Here’s my short list of the most important critical junctures in the book:

  • The Black Death
  • The French Revolution
  • The Glorious Revolution—a relatively peaceful resolution to decades of bloody civil war

If pestilence, famine, and war are requisites for institutional change, what chance do USAID, the World Bank, and the various UN agencies have to affect reform, armed only with dollars and expertise?

Less apocalyptic critical junctures described by Acemoglu and Robinson give no cause for cheer among aid advocates, either:

  • Of more than 50 African nations, only Botswana enjoys inclusive political institutions, and only because its leaders acted on their own initiative and in the face of conventional wisdom to break the institutional chains that have shackled all of the other nations on the continent.
  • Notwithstanding the arguments of the authors, the weight of the evidence suggests that America enjoys inclusive political institutions and Latin America does not above all because of climate, geology, geography topography, and differences in the demography of indigenous populations. (Score a point here for Jared Diamond.) English and Spanish colonists set out from Europe with similar intentions. In contrast to their Spanish counterparts, English colonists unhappily found no gold or silver, and in any case, encountered no large concentrations of peoples to enslave. The indentured servants that they imported in their stead proved to be a poor substitute. Paths diverged.

There is little in these stories to guide contemporary aid missionaries.
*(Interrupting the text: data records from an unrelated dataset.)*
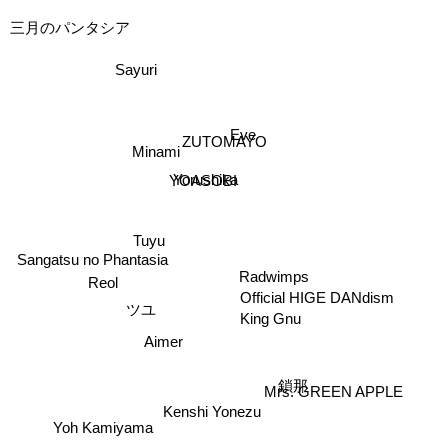
三月のパンタシア
Sayuri
Eve
ZUTOMAYO
Minami
Yorushika
YOASOBI
Tuyu
Sangatsu no Phantasia
Reol
Radwimps
Official HIGE DANdism
ツユ
King Gnu
Aimer
Mrs. GREEN APPLE
鎖那
Kenshi Yonezu
Yoh Kamiyama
Why Nations Fail provides no justification for Washington maintaining its foreign aid apparatus. The general reader might close the book relieved to know that China, America’s greatest adversary in the international political economy, will inevitably falter because of its extractive political institutions. Policymakers and practitioners operating in the aid arena have no similar cause for relief. The authors leave some wiggle room in their conclusion, but in my reading, Why Nations Fail closes the door on using aid to foreign governments to foster economic development.